Am 3. Juli 2016 ist Markus Werner 71 jährig in Schaffhausen gestorben. Ein Grosser in der deutschsprachigen Literatur, ein Stiller in der Literaturszene, mit jedem Buch mehr zum Schwergewicht unter den Schweizer Autoren. Grund genug, sein letztes Buch, sein hintergründigstes Buch wiederzulesen.

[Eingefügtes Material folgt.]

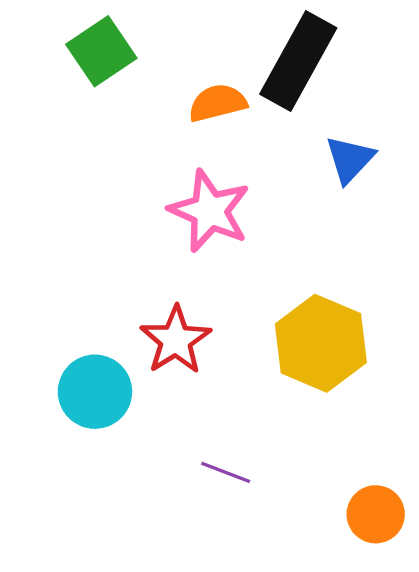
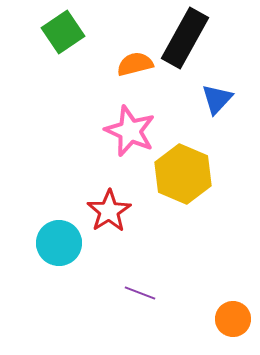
yellow hexagon: (321, 343) -> (183, 174), moved

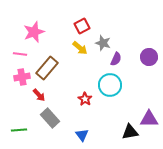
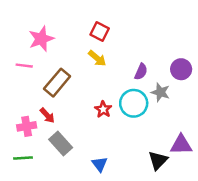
red square: (82, 26) -> (100, 32), turned -35
gray star: (103, 43) -> (160, 92), moved
pink cross: (22, 77) -> (27, 126), moved
red star: (85, 99) -> (103, 109), moved
black triangle: (130, 132) -> (158, 160), turned -36

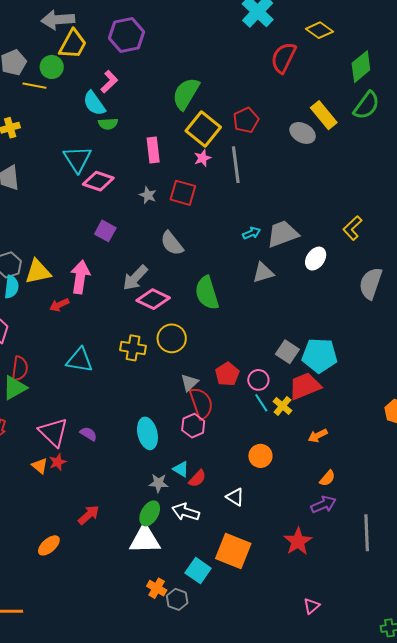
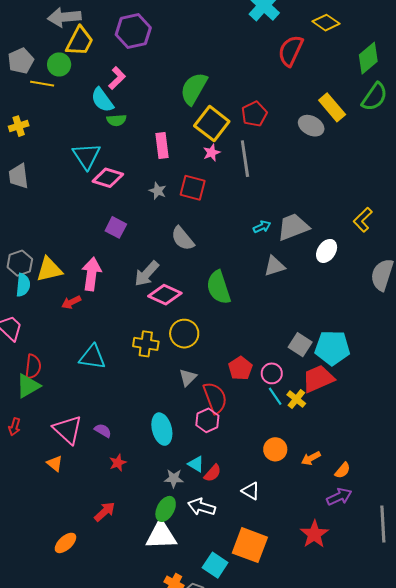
gray triangle: (189, 383) -> (188, 377), moved
orange arrow: (318, 436) -> (311, 458), moved
red star: (58, 462) -> (118, 463), moved

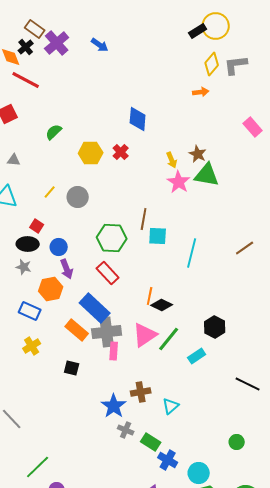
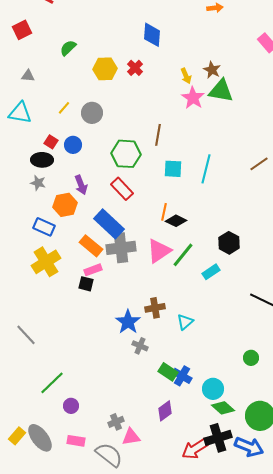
cyan square: (158, 236) -> (173, 169), moved
blue circle: (59, 247) -> (73, 145), moved
yellow cross: (32, 346) -> (46, 262), size x1.6
pink rectangle: (114, 351) -> (93, 270), moved, turned 66
green rectangle: (151, 442) -> (168, 372), moved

Der junge Scheidungsanwalt Clarin reist mit der Absicht ins Tessin, dort in seiner Ferienwohnung die Ruhe zu finden, eine Arbeit für ein Fachmagazin zu schreiben. Ein beschauliches Pfingstwochenende. Am ersten Abend setzt er sich im nahen Hitel zu einem älteren Mann an den Tisch auf der Terrasse. Was sich zwischen Clarin und dem Fremden, der sich als Thomas Loos vorstellt, anbahnt, entwickelt schnell ungeheure Intensität und Dynamik. Auch auf Clarins Seite, der sich vor einem Jahr genau in diesem Hotel von seiner damaligen Freundin Valérie trennte. Eine endgültige Trennung. Auch Loos ist der Getrennte, der Verlassene, der Nachtrauernde. Und Loos erzählt, bestimmt die Richtung, selbst die Tiefe des Gesprächs. Sobald Clarin die Initiative ergeift, steckt Loos die Grenzen. Was als Männergespräch beginnt, wird schon am ersten Abend direkt und greift tief unter die Oberfläche. Loos ist ein Verletzter, ebenfalls von seiner Frau verlassener Mann, aber ganz offensichtlich in ganz anderer Intensität als der jüngere Clarin, der sich gerne von Frauen distanziert, wenn diese ein übermässiges Bedürfnis nach Nähe entwickeln. Das Gespräch bohrt sich in die Tiefe. Was auf den ersten Seiten wie das Protokoll eines Konfrontation erscheint, lässt Markus Werner in seinem letzten Roman zu einem Tauchgang in die Tiefe Thomas Loos werden. Loos ist ein Versehrter, dem die Trennung von seiner Frau den Boden unter den Füssen entzog. Loos, der erzählt, er sei Lehrer für tote Sprachen, ist am Zerbrechen an der Schlechtigkeit der Welt, am Zerfall, nicht nur jener in der Institution Ehe, sondern auch jenem in der Schule, der Moderne, der Gegenwart, der Jugend, der Welt. Clarin ist nach dem ersten Tag vom Gespräch mit seinem neuen «Freund» mehr als erschlagen, weit weg von seiner angestrebten Ruhe, seinen gefassten Plänen, so sehr getrieben von Neugier, Mitleid und einer schwer erklärbaren Faszination, dass er am folgenden Tag erneut zu Loos an den Tisch sitzt. Ein folgenschwerer Entschluss.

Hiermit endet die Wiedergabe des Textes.